| AIM OF THE EXERCISE |
Using the records below, write out again exactly the lines that begin at the line containing "fuktkontroll" and end at the line containing "temperatur och fuktighetsregulator", and no other lines.

| PROVIDED RECORDS |

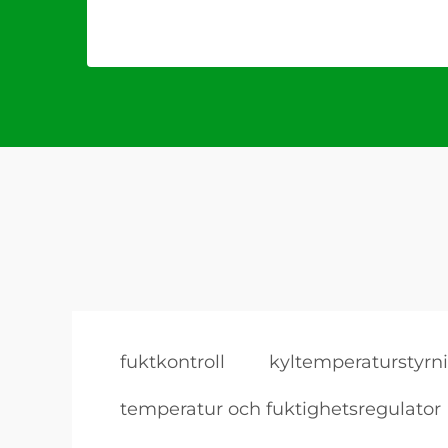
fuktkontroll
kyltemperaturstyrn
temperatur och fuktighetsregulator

==

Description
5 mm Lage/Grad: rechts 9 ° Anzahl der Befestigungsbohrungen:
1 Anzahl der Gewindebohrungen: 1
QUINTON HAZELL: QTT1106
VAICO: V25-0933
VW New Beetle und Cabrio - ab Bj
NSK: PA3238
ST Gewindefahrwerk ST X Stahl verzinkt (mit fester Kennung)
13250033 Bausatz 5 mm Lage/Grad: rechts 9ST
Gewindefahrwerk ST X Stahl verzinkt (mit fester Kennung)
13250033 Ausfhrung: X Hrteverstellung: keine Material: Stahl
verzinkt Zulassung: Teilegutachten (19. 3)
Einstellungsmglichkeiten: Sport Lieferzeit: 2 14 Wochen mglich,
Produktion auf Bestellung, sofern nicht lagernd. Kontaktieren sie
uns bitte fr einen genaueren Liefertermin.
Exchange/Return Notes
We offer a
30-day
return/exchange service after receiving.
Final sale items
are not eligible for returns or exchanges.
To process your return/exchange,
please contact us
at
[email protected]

| COMPLETED EXERCISE |
fuktkontroll
kyltemperaturstyrn
temperatur och fuktighetsregulator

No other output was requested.